Ultra moderne solitude

Se glisser sous la couette et regarder une série tout en buvant son chocolat chaud... Simple version moderne de la soirée au coin du feu de nos ancêtres ? Peut-être, si ce n'est que les foyers d'alors se composaient davantage de familles nombreuses, alors que sur les quelque 5 millions de ménages recensés l'an dernier par l'office belge de statistiques (Statbel) en Belgique, 1.809.200 sont constitués d'une personne seule, soit un peu plus d'un sur trois !
À l'heure où l'on peut télétravailler, faire ses courses en ligne, se faire livrer des repas (un avantage quand des raisons de santé nous assignent à domicile !)…, il est devenu possible de passer des journées entières sans quitter son chez-soi et, pour les près de 35 % de Belges qui vivent seuls… sans voir personne.

Une question d'argent aussi

Les piscines publiques enregistrent aussi une baisse de fréquentation depuis quelques années, alors que l'on observe une hausse de 14 % de l'installation de piscines privées en 2019. Le développement d'équipements tels que les home cinemas, vélos d'appartement et liseuses participe de cette tendance à l'individualisation des loisirs.
Pareils investissements ne sont cependant pas à la portée de toutes les bourses. Ceux qui en ont les moyens y trouvent un confort que ne peuvent leur offrir les infrastructures partagées, et c'est peut-être la raison de leur choix. Ils ne renoncent pas au sport ou à la culture, mais s'y adonnent autrement.
Pour d'autres qui ne jouissent pas d'une telle aisance financière, la désertion des lieux culturels et des espaces communautaires indique toutefois qu'ils ont potentiellement laissé tomber ces activités. Le prix à la hausse des tickets et des abonnements est sans doute en partie la cause de cet abandon.

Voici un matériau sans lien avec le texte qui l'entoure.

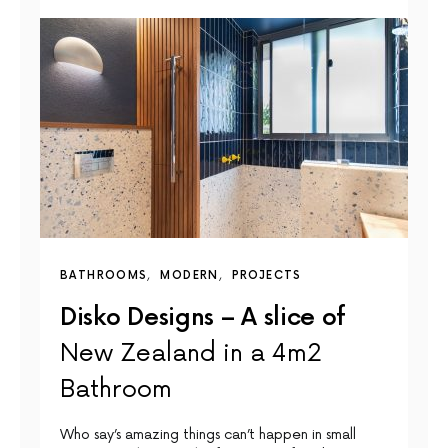
BATHROOMS
MODERN
PROJECTS
Disko Designs – A slice of
New Zealand in a 4m2
Bathroom
Who say’s amazing things can’t happen in small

Et la santé dans tout ça ?

Que deviennent le sport et la culture si une telle évolution se confirme ? En 2023, la crise énergétique ne fait qu'accentuer la tendance : les établissements publics sont contraints de réduire leur offre ou d'augmenter leurs tarifs. Risque-t-on de voir fermer théâtres, cinémas et complexes sportifs ? Leur caractère essentiel a fait débat lors des confinements. Certes, la santé prime… Mais ces activités extérieures ne contribuent-elles à une bonne santé, justement ?
À moins que ces nouvelles tendances ne traduisent un simple retour de balancier après plusieurs décennies passées à sortir, se divertir et (se) dépenser bien plus que nous n'en avons réellement besoin ? Comme le rappelle le Dr Vicente Saavedra de la clinique de médecine intégrale de Barcelone, interrogé dans El País (8) : "Nos cellules et nos organes ont besoin de repos pour se régénérer. Certes, se divertir de temps en temps est nécessaire, mais si le divertissement devient un mode de vie, c'est absolument néfaste, physiquement et mentalement."
Il y a un équilibre à (re)trouver entre créer du lien social et s'aménager des moments pour soi, entre se dépenser physiquement et se reposer, entre se distraire l'esprit et prendre un temps de réflexion. Et ce juste milieu n'est pas nécessairement le même pour chacun.
Encore faut-il que le nesting résulte d'un choix personnel et ne soit pas la conséquence d'inégalités socio-économiques croissantes.